A collegare tra loro tutte queste immagini apparentemente disparate, vi è il ricorrere di mani: proprio come le mie mani stringono quelle della nostra figlia maggiore, così quelle di statue classiche raggiungono, toccano e stringono quelle di corpi senza testa. Il loro delicato contatto perdura nel tempo, offrendoci rassicurazione. La stessa presenza dei bambini è fondamentale: Cos’è successo in questo mondo? Gli adulti sono fuggiti da un’imprecisata catastrofe?

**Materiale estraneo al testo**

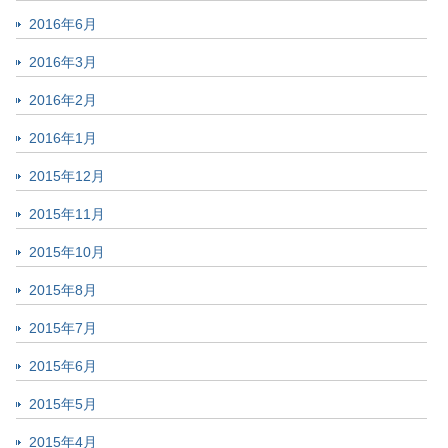
2016年6月
2016年3月
2016年2月
2016年1月
2015年12月
2015年11月
2015年10月
2015年8月
2015年7月
2015年6月
2015年5月
2015年4月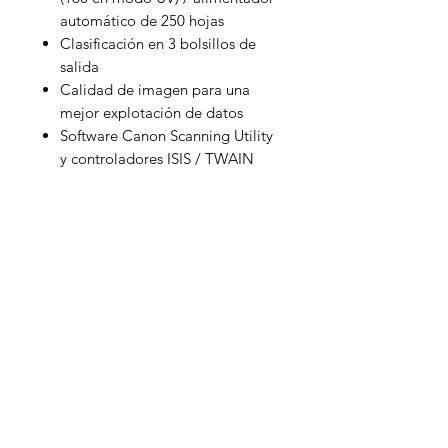
automático de 250 hojas
Clasificación en 3 bolsillos de
salida
Calidad de imagen para una
mejor explotación de datos
Software Canon Scanning Utility
y controladores ISIS / TWAIN
incluidos
Related Products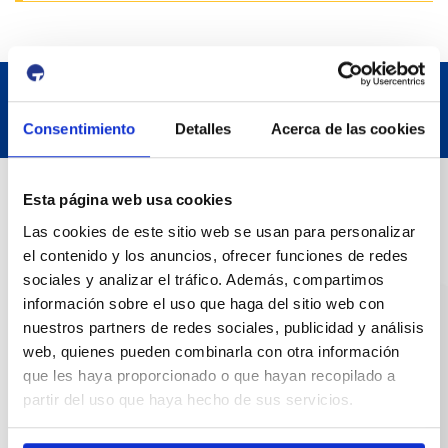
Consentimiento
Detalles
Acerca de las cookies
Contact
Esta página web usa cookies
Las cookies de este sitio web se usan para personalizar
el contenido y los anuncios, ofrecer funciones de redes
Adreça
sociales y analizar el tráfico. Además, compartimos
Passeig de l'Escullera s/n, 43004 Tarragona
información sobre el uso que haga del sitio web con
nuestros partners de redes sociales, publicidad y análisis
Contact number
web, quienes pueden combinarla con otra información
977 259 400
que les haya proporcionado o que hayan recopilado a
partir del uso que haya hecho de sus servicios.
Emergency
(+34) 900 229 900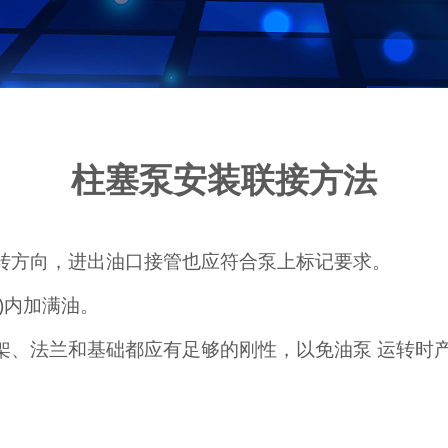
柱塞泵安装联接方法
旋转方向，进出油口接管也应符合泵上标记要求。
)内加满油。
支架、法兰和基础都应有足够的刚性，以免油泵 运转时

Ovunque vi sono indizi, ma le risposte rimangono elusive: una pila di foglie raccolte, le sedie vuote del vecchio ippodromo abbandonato di Tor di Valle rivolte verso il tramonto, un sentiero che scompare tra mucchi di immondizia, fogli sparsi su un pavimento. Questo mondo onirico gira mentre i bambini dormono e la perfezione della loro pelle sfida i danni che il tempo causa alle opere dell’uomo. E nelle loro vite, giace la speranza per il futuro di questo mondo incerto.

 

ENGLISH

Léonie came to Rome to work on her Commission, bringing with her the family unit: myself and our two children, Mia and Carter. She ventured into the city guided by The Stalkers, an artists group renowned for its encyclopaedic knowledge of Rome’s unpublicised spaces – its half-completed and abandoned building projects, its wastelands returning to wildflowers and animals, the temporary cities on the banks of the Tiber of migrants trapped in legal limbo. We went with Leonie on some of these explorations, visiting strange modern archeological sites, such as Calatrava’s incomplete “sail” in Tor Vergata or the Ex SNIA lake, on what perhaps were unusual family outings.

Léonie’s images from these experiences throb with a mysterious energy. Together they seem to describe a world on the brink of collapse yet teeming with life: a cascade of scaffolding sheeting, frozen still like a glacier, mushrooms bursting from a dark rock face, a roof about to implode supported by the slenderest of props while strange animals turn their backs and shut their eyes and two androgynous teenagers kiss oblivious to everything around them.

Linking these seemingly disparate scenes are recurring images of hands: just like my hands holds those of our eldest daughter, broken classical statues reach out, touch and hold headless bodies. Their tender contact extends through time, offering us reassurance. The presence of children throughout the series is also key: what is happening to this world? Have the adults fled some unspeakable catastrophe? Everywhere there are clues but answers remain elusive: A pile of leaves marks a spot, the vacant chairs from Tor di Valle’s abandoned racecourse tip towards the setting sun, a path disappears across the dirt of a field, paperwork lies scattered on the floor. This dream world spins while the children sleep, the perfection of their skin defies the damage wrought by time to the manmade fabric of the city. In their lives lies the hope for the future of this uncertain world.